Ce sentiment sera exacerbé : je voudrais tant qu’on enlève les mèches de cheveux coincées dans la minerve et qui me font mal. Une infirmière passe , elle refuse : « Non, vous avez peut-être une fracture des vertèbres ! » mais quand je vais passer la radio, le manipulateur enlève la minerve et en levant le drap qui me recouvre me dit sans ménagement : « Ah vous n’avez rien aux jambes, ben alors, levez-vous et venez ici ! » Je pense « faudrait savoir »... Je n’ai rien de cassé, seulement une entorse cervicale. Je serai « mise dehors » de l’hôpital sans avoir fait ni prise de sang, ni contrôle des urines. En prenant les documents de sortie, la secrétaire est ébahie : j’ai une grande brûlure du coude au poignet droit. Je ne l’avais pas vue, pas sentie. Elle me mène dans un débarras, nettoie la plaie et la panse. Insidieusement l’idée m’envahit « c’est parce que je suis coupable qu’on me traite mal. »
Ce sentiment sera aussi conforté par l’attitude des policiers deux ou trois jours plus tard. Je recevrai des menaces à peine voilées. « Vous n’allez pas porter plainte n’est–ce-pas ? On connaît bien le fils de Mme X, il fait nos vidanges de voitures au noir. C’est vrai qu’il y avait un stop mais on pourra toujours vous mettre un défaut de maîtrise du véhicule »...
Après l’effroi, le sentiment d’abandon, viendra le sentiment euphorique d’avoir survécu, à la sortie de l’hôpital, juste après avoir vu les débris de ma voiture au garage.
Quant à l’effraction du psychisme, au contact du réel de la mort, je n’en ai pas pris conscience avant longtemps. Prise en charge presque un an après, quand le psychiatre m’a demandé « vous vous êtes vue mourir ? » j’ai répondu non. Il m’a fallu des mois pour comprendre la raison pour laquelle je n’avais pas ressenti le choc initial contre la Twingo alors que je n’avais eu aucune perte de conscience : jamais ne m’avait effleuré l’idée qu’on puisse toucher la mort sans être happée par elle... J’ai du inconsciemment refuser que « CE » que je n’avais ni « vu, senti, touché » pouvait être « CELA » puisque j’étais vivante.

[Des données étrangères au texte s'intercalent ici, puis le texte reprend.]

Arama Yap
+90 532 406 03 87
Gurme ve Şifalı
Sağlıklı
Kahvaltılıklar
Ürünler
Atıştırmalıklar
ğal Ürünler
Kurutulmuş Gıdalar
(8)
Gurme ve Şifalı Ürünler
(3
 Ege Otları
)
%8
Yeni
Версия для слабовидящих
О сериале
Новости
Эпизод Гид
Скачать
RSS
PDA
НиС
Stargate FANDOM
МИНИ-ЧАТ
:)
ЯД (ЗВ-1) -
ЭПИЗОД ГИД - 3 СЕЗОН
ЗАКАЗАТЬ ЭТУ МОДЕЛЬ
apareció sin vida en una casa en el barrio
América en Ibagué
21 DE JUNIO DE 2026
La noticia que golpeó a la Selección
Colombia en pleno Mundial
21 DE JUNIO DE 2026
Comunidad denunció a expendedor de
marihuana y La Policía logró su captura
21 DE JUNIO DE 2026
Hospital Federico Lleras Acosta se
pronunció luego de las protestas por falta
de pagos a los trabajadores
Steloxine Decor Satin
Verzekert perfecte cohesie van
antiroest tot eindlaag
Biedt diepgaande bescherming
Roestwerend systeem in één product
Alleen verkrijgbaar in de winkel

Ce n’est qu’après m’être remémorée un épisode de l’accident des mois et des mois plus tard grâce à la psychothérapie que j’ai commencé à y réfléchir et comprendre.

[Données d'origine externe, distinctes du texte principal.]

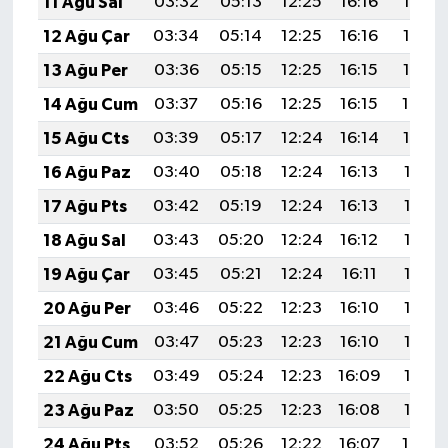
11 Ağu Sal
03:32
05:13
12:25
16:16
19:28
12 Ağu Çar
03:34
05:14
12:25
16:16
19:26
13 Ağu Per
03:36
05:15
12:25
16:15
19:25
14 Ağu Cum
03:37
05:16
12:25
16:15
19:24
15 Ağu Cts
03:39
05:17
12:24
16:14
19:22
16 Ağu Paz
03:40
05:18
12:24
16:13
19:21
17 Ağu Pts
03:42
05:19
12:24
16:13
19:19
18 Ağu Sal
03:43
05:20
12:24
16:12
19:18
19 Ağu Çar
03:45
05:21
12:24
16:11
19:16
20 Ağu Per
03:46
05:22
12:23
16:10
19:15
21 Ağu Cum
03:47
05:23
12:23
16:10
19:13
22 Ağu Cts
03:49
05:24
12:23
16:09
19:12
23 Ağu Paz
03:50
05:25
12:23
16:08
19:10
24 Ağu Pts
03:52
05:26
12:22
16:07
19:09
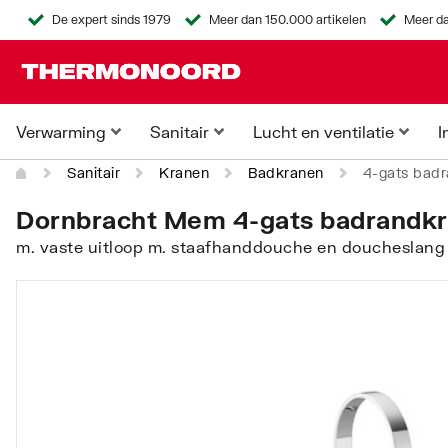
De expert sinds 1979
Meer dan 150.000 artikelen
Meer da
Verwarming
Sanitair
Lucht en ventilatie
I
Sanitair
Kranen
Badkranen
4-gats badr
Dornbracht Mem 4-gats badrandkr
m. vaste uitloop m. staafhanddouche en doucheslang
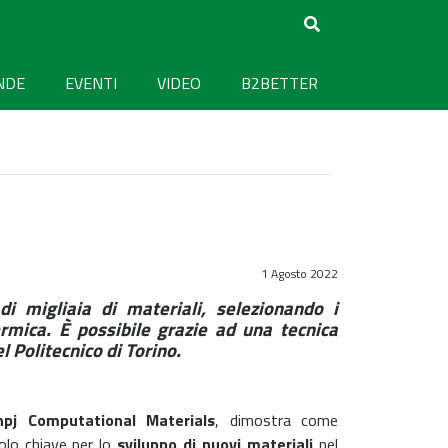
NDE
EVENTI
VIDEO
B2BETTER
1 Agosto 2022
i migliaia di materiali, selezionando i
ermica. È possibile grazie ad una tecnica
l Politecnico di Torino.
npj Computational Materials
, dimostra come
olo chiave per lo
sviluppo di nuovi materiali
nel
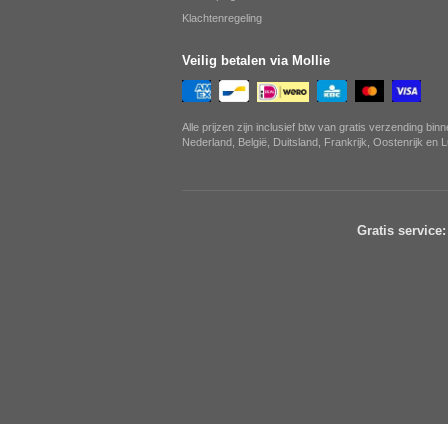
Klachtenregeling
Veilig betalen via Mollie
Alle prijzen zijn inclusief btw van gratis verzending bin
Nederland, België, Duitsland, Frankrijk, Oostenrijk en
Gratis service:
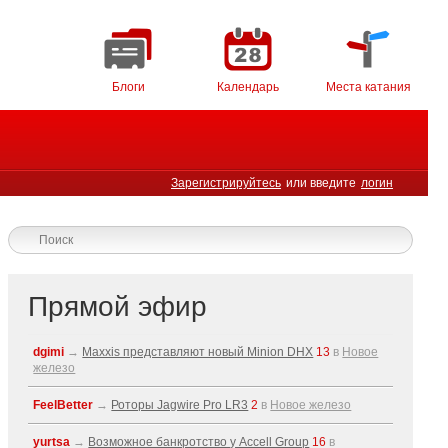
Блоги
Календарь
Места катания
Зарегистрируйтесь
или введите
логин
Прямой эфир
dgimi
→
Maxxis представляют новый Minion DHX
13
в
Новое
железо
FeelBetter
→
Роторы Jagwire Pro LR3
2
в
Новое железо
yurtsa
→
Возможное банкротство у Accell Group
16
в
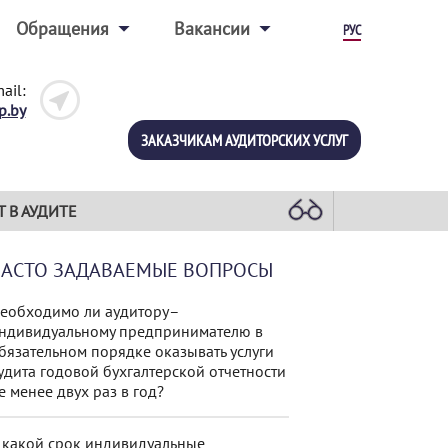
Обращения
Вакансии
РУС
ail:
p.by
ЗАКАЗЧИКАМ АУДИТОРСКИХ УСЛУГ
Т В АУДИТЕ
ЧАСТО ЗАДАВАЕМЫЕ ВОПРОСЫ
еобходимо ли аудитору–
ндивидуальному предпринимателю в
бязательном порядке оказывать услуги
удита годовой бухгалтерской отчетности
е менее двух раз в год?
 какой срок индивидуальные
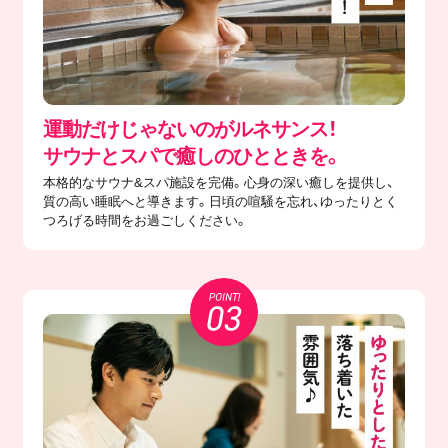
運動だけじゃないのがルネサンス！
サウナとスパで癒しのひとときを。
本格的なサウナ&スパ施設を完備。心身の深い癒しを提供し、
質の高い睡眠へと導きます。日頃の喧騒を忘れ、ゆったりとく
つろげる時間をお過ごしください。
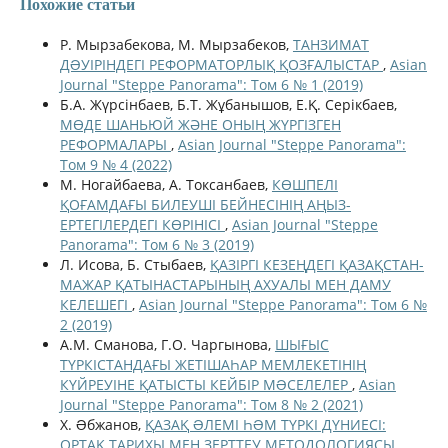
Похожие статьи
Р. Мырзабекова, М. Мырзабеков,
ТАНЗИМАТ
ДƏУІРІНДЕГІ РЕФОРМАТОРЛЫҚ ҚОЗҒАЛЫСТАР
,
Asian
Journal "Steppe Panorama": Том 6 № 1 (2019)
Б.А. Жүрсінбаев, Б.Т. Жұбанышов, Е.Қ. Серікбаев,
МӨДЕ ШАНЬЮЙ ЖӘНЕ ОНЫҢ ЖҮРГІЗГЕН
РЕФОРМАЛАРЫ
,
Asian Journal "Steppe Panorama":
Том 9 № 4 (2022)
М. Ногайбаева, А. Токсанбаев,
КӨШПЕЛІ
ҚОҒАМДАҒЫ БИЛЕУШІ БЕЙНЕСІНІҢ АҢЫЗ-
ЕРТЕГІЛЕРДЕГІ КӨРІНІСІ
,
Asian Journal "Steppe
Panorama": Том 6 № 3 (2019)
Л. Исова, Б. Стыбаев,
ҚАЗІРГІ КЕЗЕҢДЕГІ ҚАЗАҚСТАН-
МАЖАР ҚАТЫНАСТАРЫНЫҢ АХУАЛЫ МЕН ДАМУ
КЕЛЕШЕГІ
,
Asian Journal "Steppe Panorama": Том 6 №
2 (2019)
А.М. Сманова, Г.О. Чаргынова,
ШЫҒЫС
ТҮРКІСТАНДАҒЫ ЖЕТІШАҺАР МЕМЛЕКЕТІНІҢ
КҮЙРЕУІНЕ ҚАТЫСТЫ КЕЙБІР МƏСЕЛЕЛЕР
,
Asian
Journal "Steppe Panorama": Том 8 № 2 (2021)
Х. Əбжанов,
ҚАЗАҚ ƏЛЕМІ ҺƏМ ТҮРКІ ДҮНИЕСІ:
ОРТАҚ ТАРИХЫ МЕН ЗЕРТТЕУ МЕТОДОЛОГИЯСЫ
,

Peu de temps après que je sois sortie de ma voiture, les véhicules se sont mis à fumer. Des gros costauds étaient autour de moi. L’un d’entre eux m’a demandé si j’avais éteint le contact de ma voiture. Non, je ne l’avais pas fait. Ils m’ont dit qu’il fallait le faire tout de suite car ça allait prendre feu et qu’on ne pourrait pas sortir la mamie de sa Twingo (elle a du être désincarcérée). Aucun de ces gros bras n’a eu le courage de plonger dans ma voiture par la fenêtre pour le faire. Ils m’ont tous regardée ostensiblement en me faisant comprendre que ce n’était pas leur problème... Alors, je suis allée dans le fossé, me glisser dans la carrosserie fumante pour tourner la clé de contact. Toute seule alors que tous s’étaient écartés, « morts de peur »... Je suis retournée à l’intérieur de ma voiture, dans le chaos. Avec l’angoisse que tout explose. Une deuxième incursion dans ce monde intermédiaire qu’est le réel de la mort, le néant que je vais tenter de décrire.

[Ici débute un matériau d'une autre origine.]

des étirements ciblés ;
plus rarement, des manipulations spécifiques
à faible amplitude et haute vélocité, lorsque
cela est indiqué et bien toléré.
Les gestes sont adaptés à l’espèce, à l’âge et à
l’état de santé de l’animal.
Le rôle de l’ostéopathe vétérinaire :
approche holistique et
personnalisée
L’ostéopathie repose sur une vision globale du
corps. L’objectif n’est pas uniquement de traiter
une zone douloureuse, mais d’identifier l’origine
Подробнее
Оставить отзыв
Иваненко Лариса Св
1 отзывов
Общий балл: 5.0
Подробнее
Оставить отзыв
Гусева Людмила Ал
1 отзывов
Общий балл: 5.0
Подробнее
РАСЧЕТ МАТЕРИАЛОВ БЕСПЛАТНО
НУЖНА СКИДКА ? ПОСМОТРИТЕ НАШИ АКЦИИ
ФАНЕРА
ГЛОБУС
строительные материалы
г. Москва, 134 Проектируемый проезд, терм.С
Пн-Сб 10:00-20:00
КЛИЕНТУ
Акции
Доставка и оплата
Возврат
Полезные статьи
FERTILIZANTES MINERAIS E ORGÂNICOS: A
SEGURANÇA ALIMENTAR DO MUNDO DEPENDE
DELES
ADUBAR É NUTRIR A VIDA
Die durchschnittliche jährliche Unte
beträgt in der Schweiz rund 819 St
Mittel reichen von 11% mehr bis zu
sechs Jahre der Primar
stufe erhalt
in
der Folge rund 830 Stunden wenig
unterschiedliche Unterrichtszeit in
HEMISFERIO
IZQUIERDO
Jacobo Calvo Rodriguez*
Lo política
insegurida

Le vide est au néant ce que le cadavre peut être à la mort : une représentation. Il est facile de se représenter le vide car il est « contenu » dans un contenant. Par exemple, une tasse vide, une pièce vide. Le néant n’existe pas « en l’état » sur terre : le ciel est bordé par les nuages, l’horizon ; on a toujours la perception d’au moins un sens quand on est conscient : l’ouie ou la vue ou l’odorat, ou le toucher ( un vêtement ou le contact du corps avec un support ou même le contact de la langue dans la bouche), le goût ( de sa salive) ; l’oppression de la respiration quand on la retient si on cesse de respirer.
Le néant c’est l’association symbiotique de concepts antinomiques qui devraient s’annihiler en vertu de toutes les lois connues mais qui deviennent « réalité ». Le néant c’est (l’Être et le non-Être), (le passé, le présent et le futur), (le zéro et l’infini), (le bruit et le silence), (la vie et la mort), (l’horreur et la béatitude) , le (conscient et l’inconscient) etc...
La néantisation serait- elle l’amorce de la désintégration de l’état inhérent à l’espèce humaine : l’osmose du corps, de l’esprit et de l’âme ; un instant de vacillement dans l’harmonie de cet état ?
Alors les reviviscences de toutes sortes ( cauchemars, flashes, dissociations) ou les phobies d’impulsion qui suivent sont-elles un effort inconscient pour retrouver cette harmonie ou au contraire pour accomplir ce qui n’a pas été achevé et tenter de passer outre cette barrière ? Est-ce l’une des trois forces que l’on pourrait presque qualifier de « védiques » qui agit en désordre ou les trois ?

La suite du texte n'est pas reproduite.